We need to give a link to our data to the Search Service. We do this by creating a data source in the Search Service. The format for the API call to create a data source is:

POST https://[Search_Service_Name].search.windows.net/datasources?api-version=[api-version]

Where [Search_Service_Name] is the name of your Search Service and [api-version] is the version of the API you are using. “2019-05-06” is the most current production version as the writing of this post.

I’ve created a Search Service named ‘bgblogsearchservice’, so my call would be:

POST https://bgblogsearchservice.search.windows.net/datasources?api-version=2019-05-06

But we’ve got to add information about the blob container we are using for our data source. We do that in the body of the POST call. The body for my call looks like this:

code 1 knowledge mining

Where:
name – The name of your new data source
description – A description of your data source
type – Can be one of  the following: azureblob, azuretable, azuresql, or documentdb
credentials – Contains the connection string to your storage account
container – The name of the container where your blobs are stored

You can get the connection string to your storage account by opening up your storage account, selecting Access Keys under Settings and then copying the key1 Connection string.

Knowledge Mining Azure 2

One last thing – to complete our Create Data source API call, we’ve got to add the headers to our call. We need to add the Content-Type and the api-key.

Knowledge Mining Azure 3

You can get the API Key from your Search Service. Select your Search Service and then select Keys under Settings and copy the Primary admin key.

Knowledge Mining Azure 4

Once you copy the Search Service key into the header of your API call, you should be all set.

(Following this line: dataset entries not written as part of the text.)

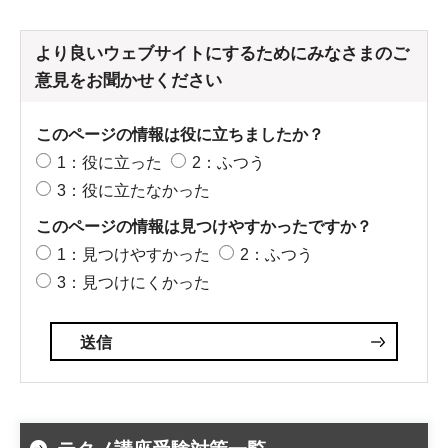
より良いウェブサイトにするためにみなさまのご
意見をお聞かせください
このページの情報は役に立ちましたか？
1：役に立った
2：ふつう
3：役に立たなかった
このページの情報は見つけやすかったですか？
1：見つけやすかった
2：ふつう
3：見つけにくかった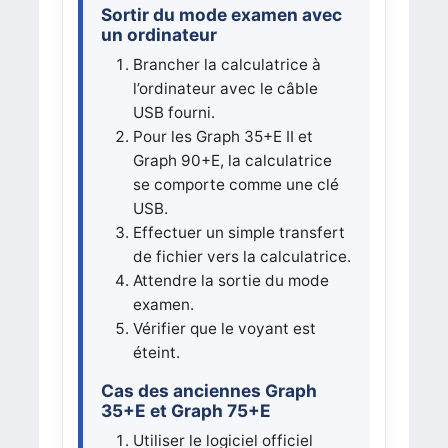
Sortir du mode examen avec
un ordinateur
Brancher la calculatrice à
l’ordinateur avec le câble
USB fourni.
Pour les Graph 35+E II et
Graph 90+E, la calculatrice
se comporte comme une clé
USB.
Effectuer un simple transfert
de fichier vers la calculatrice.
Attendre la sortie du mode
examen.
Vérifier que le voyant est
éteint.
Cas des anciennes Graph
35+E et Graph 75+E
Utiliser le logiciel officiel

Here’s what my call looks like in Postman:

Knowledge Mining Azure 5-1

Just hit Send and you should see a result something like this:

Knowledge Mining Azure 6

If you don’t trust the API response, you can go to your Search Service in the Azure Portal and verify that that data source has been created.

Knowledge Mining Azure 7

In case you ever need it, you can delete your data source via an API call using the following format:

DELETE https://[Search_Service_Name].search.windows.net/datasources/[Data_Source_Name]?api-version=[api-version]

Creating an Index

Think of the Index as the definition of the data in our data source; how it will be searched, and how results will be returned. The format for the API call to create an Index is:

POST https://[Search_Service_Name].search.windows.net/indexes?api-version=[api-version]

Where [Search_Service_Name] is the name of your Search Service, [Index_Name] is the name of your Index, and [api-version] is the version of the API you are using. “2019-05-06” is the most current production version as the writing of this post.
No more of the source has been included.